My story encourages me that one of the best things we can do with non-Christians is to get them reading the Bible. Of course, the same applies to Christians at any level of maturity. Reading the Bible puts us in touch with God and moves us along the path to Christ-likeness and usefulness to God. All this makes sense if we recall what the Bible says about itself. This book claims to be all God-inspired and like a sharp sword that cuts through everything and is useful to make people wise for salvation and to help them be fully ready for all that God has in mind (Heb 4:12; 2 Tim 3:15-16).

Great! But not everyone is going to pick up and Bible and start reading and keep reading. This is especially unlikely for a non-Christian. How can we encourage and help people read the Bible?

This book is a simple ‘how to’ on one to one Bible reading with non-Christians or fellow believers. Part 1 (seven chapters) deals with some helpful start-up issues of how to set up a one to one Bible reading relationship and what it can look like.  This is useful material and some people will find it enough to get them moving. Part 11 gets down to technicalities with quite specific advice on just how to approach and use the Bible one-on one.

The book is simplicity plus (but not simplistic). The two suggested Bible reading methods (Swedish and COMA) are easily grasped and should be transferable to almost any new Bible reader.
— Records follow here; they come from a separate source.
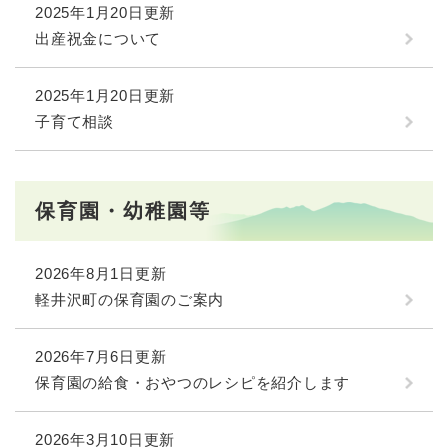
2025年1月20日更新
出産祝金について
2025年1月20日更新
子育て相談
保育園・幼稚園等
2026年8月1日更新
軽井沢町の保育園のご案内
2026年7月6日更新
保育園の給食・おやつのレシピを紹介します
2026年3月10日更新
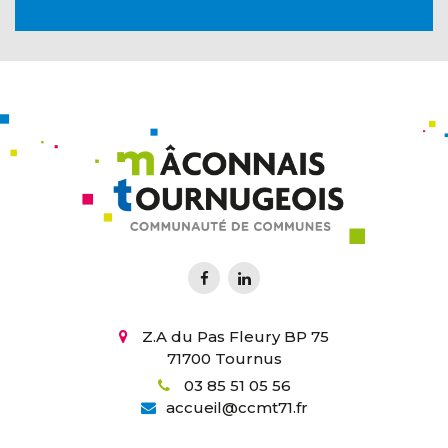
Z.A du Pas Fleury BP 75
71700 Tournus
03 85 51 05 56
accueil
@
ccmt71.fr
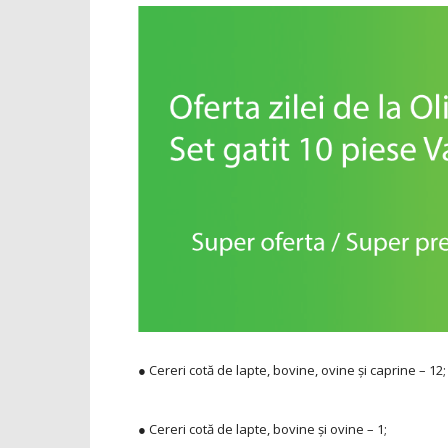
● Cereri cotă de lapte, bovine, ovine şi caprine – 12;
● Cereri cotă de lapte, bovine şi ovine – 1;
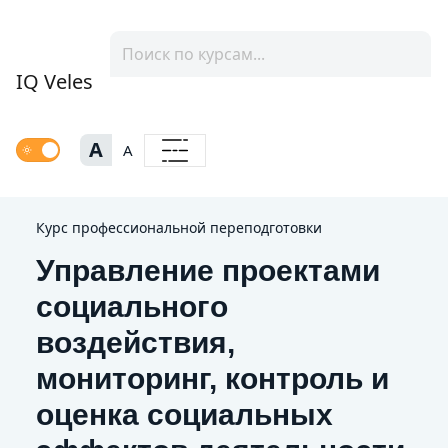
IQ Veles
A
A
Курс профессиональной переподготовки
Управление проектами
социального
воздействия,
мониторинг, контроль и
оценка социальных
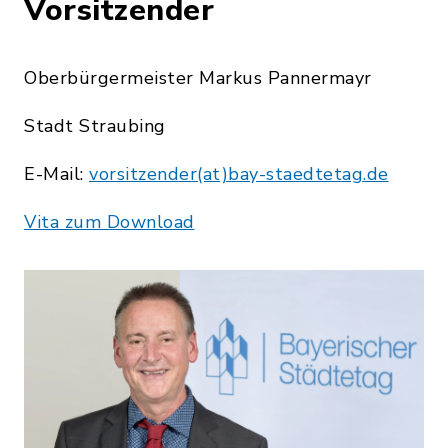
Vorsitzender
Oberbürgermeister Markus Pannermayr
Stadt Straubing
E-Mail:
vorsitzender(at)bay-staedtetag.de
Vita zum Download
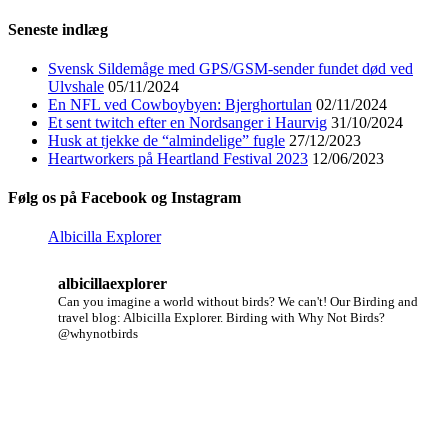
for:
Seneste indlæg
Svensk Sildemåge med GPS/GSM-sender fundet død ved
Ulvshale
05/11/2024
En NFL ved Cowboybyen: Bjerghortulan
02/11/2024
Et sent twitch efter en Nordsanger i Haurvig
31/10/2024
Husk at tjekke de “almindelige” fugle
27/12/2023
Heartworkers på Heartland Festival 2023
12/06/2023
Følg os på Facebook og Instagram
Albicilla Explorer
albicillaexplorer
Can you imagine a world without birds? We can't!
Our Birding and
travel blog: Albicilla Explorer.
Birding with Why Not Birds?
@whynotbirds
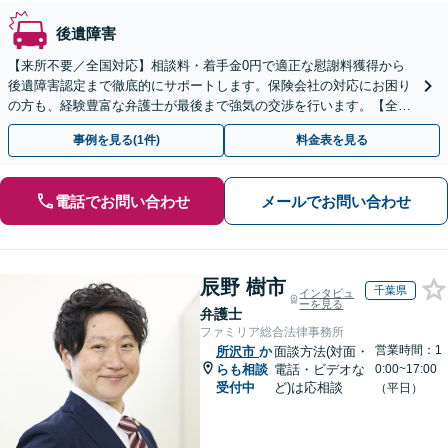
後遺障害
【来所不要／全国対応】相談料・着手金0円で適正な慰謝料獲得から
後遺障害認定まで徹底的にサポートします。保険会社の対応にお困り
の方も、経験豊富な弁護士が最後まで強気の交渉を行います。【全国
13拠点】お気軽にご相談ください。
事例を見る(1件)
料金表を見る
電話でお問い合わせ
メールでお問い合わせ
辰野 樹市
千葉県
インタビュ
ーを見る
弁護士
ファミリア総合法律事務所
営業時間：1
所沢市
か
面談方法(対面・
らも相談
電話・ビデオな
0:00~17:00
受付中
ど)は応相談
（平日）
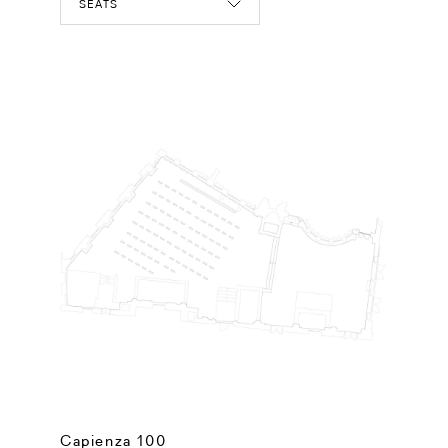
SEATS
Capienza 100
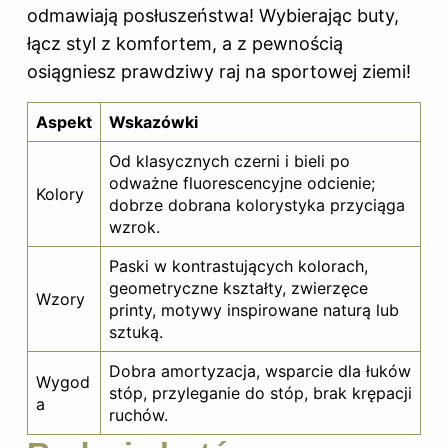
odmawiają posłuszeństwa! Wybierając buty,
łącz styl z komfortem, a z pewnością
osiągniesz prawdziwy raj na sportowej ziemi!
Aspekt
Wskazówki
Od klasycznych czerni i bieli po
odważne fluorescencyjne odcienie;
Kolory
dobrze dobrana kolorystyka przyciąga
wzrok.
Paski w kontrastujących kolorach,
geometryczne kształty, zwierzęce
Wzory
printy, motywy inspirowane naturą lub
sztuką.
Dobra amortyzacja, wsparcie dla łuków
Wygod
stóp
, przyleganie do stóp, brak krępacji
a
ruchów.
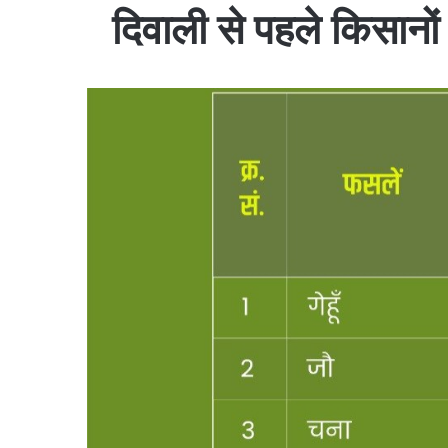
दिवाली से पहले किसानो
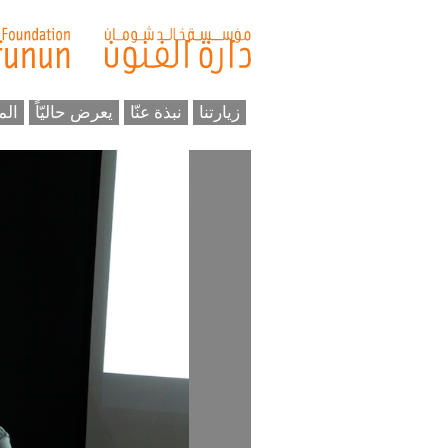
زيارتنا
نبذة عنّا
يعرض حاليّاً
الم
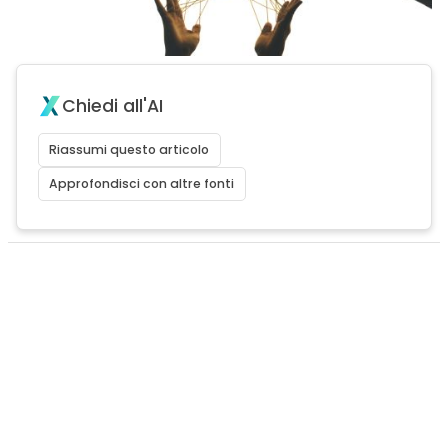
Chiedi all'AI
Riassumi questo articolo
Approfondisci con altre fonti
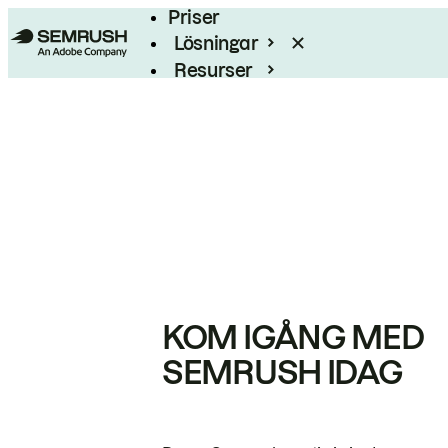
Priser
Lösningar
Resurser
Enterprise
KOM IGÅNG MED
SEMRUSH IDAG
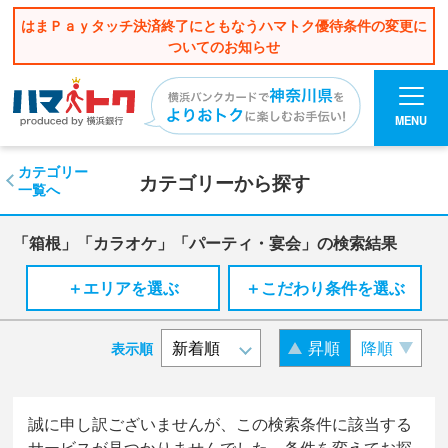
はまＰａｙタッチ決済終了にともなうハマトク優待条件の変更に
ついてのお知らせ
MENU
カテゴリー
カテゴリーから探す
一覧へ
「箱根」「カラオケ」「パーティ・宴会」の検索結果
＋エリアを選ぶ
＋こだわり条件を選ぶ
昇順
降順
表示順
誠に申し訳ございませんが、この検索条件に該当する
サービスが見つかりませんでした。条件を変えてお探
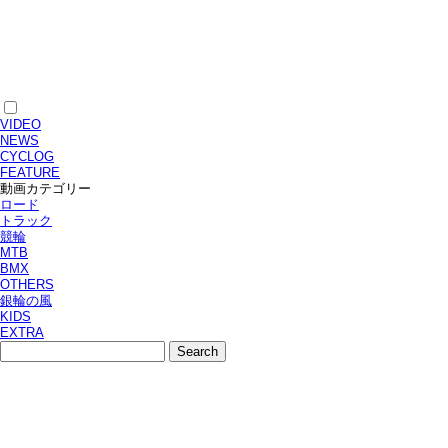
VIDEO
NEWS
CYCLOG
FEATURE
動画カテゴリー
ロード
トラック
競輪
MTB
BMX
OTHERS
銀輪の風
KIDS
EXTRA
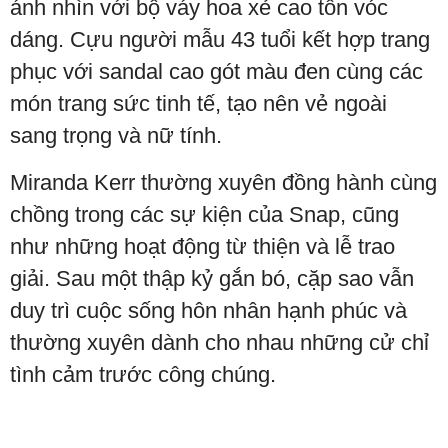
ánh nhìn với bộ váy hoa xẻ cao tôn vóc
dáng. Cựu người mẫu 43 tuổi kết hợp trang
phục với sandal cao gót màu đen cùng các
món trang sức tinh tế, tạo nên vẻ ngoài
sang trọng và nữ tính.
Miranda Kerr thường xuyên đồng hành cùng
chồng trong các sự kiện của Snap, cũng
như những hoạt động từ thiện và lễ trao
giải. Sau một thập kỷ gắn bó, cặp sao vẫn
duy trì cuộc sống hôn nhân hạnh phúc và
thường xuyên dành cho nhau những cử chỉ
tình cảm trước công chúng.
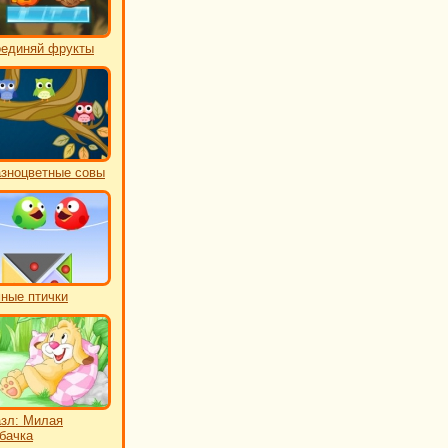
единяй фрукты
зноцветные совы
ные птички
зл: Милая
бачка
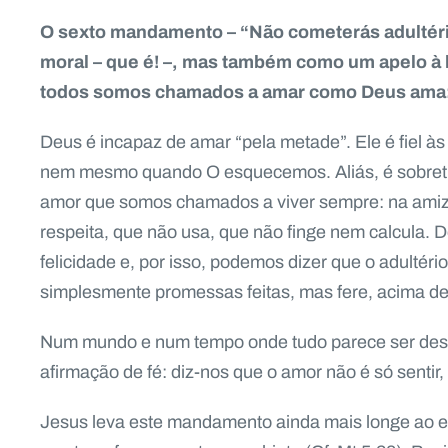
O sexto mandamento – “Não cometerás adultéri
moral – que é! –, mas também como um apelo à 
todos somos chamados a amar como Deus ama: 
Deus é incapaz de amar “pela metade”. Ele é fiel à
nem mesmo quando O esquecemos. Aliás, é sobretud
amor que somos chamados a viver sempre: na amiza
respeita, que não usa, que não finge nem calcula.
felicidade e, por isso, podemos dizer que o adultéri
simplesmente promessas feitas, mas fere, acima de
Num mundo e num tempo onde tudo parece ser desc
afirmação de fé: diz-nos que o amor não é só sentir,
Jesus leva este mandamento ainda mais longe ao en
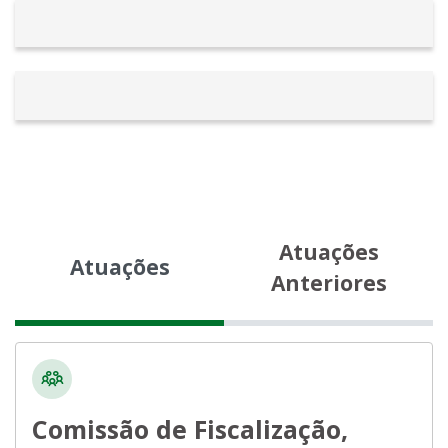
Atuações
Atuações
Anteriores
Comissão de Fiscalização,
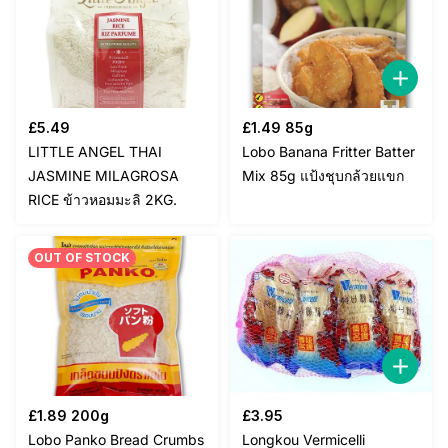
£
5.49
£
1.49
85g
LITTLE ANGEL THAI
Lobo Banana Fritter Batter
JASMINE MILAGROSA
Mix 85g แป้งชุบกล้วยแขก
RICE ข้าวหอมมะลิ 2KG.
OUT OF STOCK
£
1.89
200g
£
3.95
Lobo Panko Bread Crumbs
Longkou Vermicelli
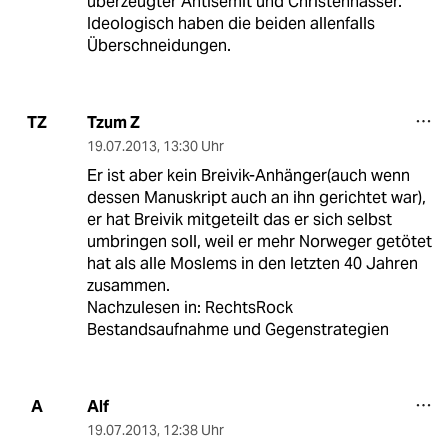
überzeugter Antisemit und Christenhasser.
Ideologisch haben die beiden allenfalls
Überschneidungen.
Tzum Z
TZ
19.07.2013
,
13:30 Uhr
Er ist aber kein Breivik-Anhänger(auch wenn
dessen Manuskript auch an ihn gerichtet war),
er hat Breivik mitgeteilt das er sich selbst
umbringen soll, weil er mehr Norweger getötet
hat als alle Moslems in den letzten 40 Jahren
zusammen.
Nachzulesen in: RechtsRock
Bestandsaufnahme und Gegenstrategien
Alf
A
19.07.2013
,
12:38 Uhr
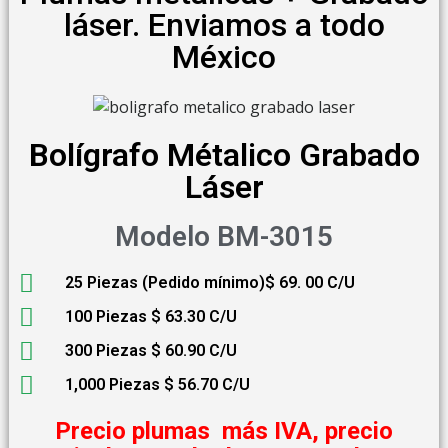
láser. Enviamos a todo
México
Bolígrafo Métalico Grabado
Láser
Modelo BM-3015
25 Piezas (Pedido mínimo)$ 69. 00 C/U
100 Piezas $ 63.30 C/U
300 Piezas $ 60.90 C/U
1,000 Piezas $ 56.70 C/U
Precio plumas más IVA, precio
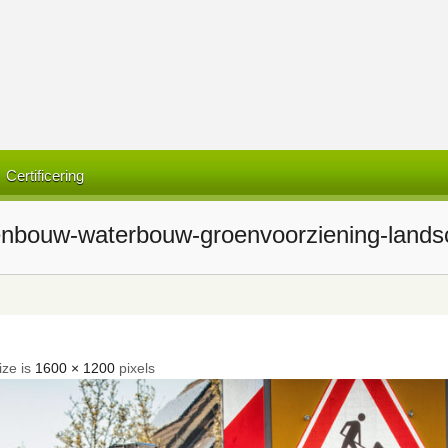
Certificering
genbouw-waterbouw-groenvoorziening-land
ize is
1600 × 1200
pixels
Many will find the chapter on eight weeks through Mark’s Gospel a great launching pad.

This book could be used in a training programme for vine workers or just picked up and used individually. Many will find that it gives them the confidence to start out on a one to one Bible ministry and to stimulate them to work out their own approach.

(David Burke was Director of Christian Education for the NSW Presbyterian Church for many years and is now a teacher at the Presbyterian Theological Centre.)


* The good news is that I got the girlfriend back after I became a Christian and we celebrate our 40th wedding anniversary this year.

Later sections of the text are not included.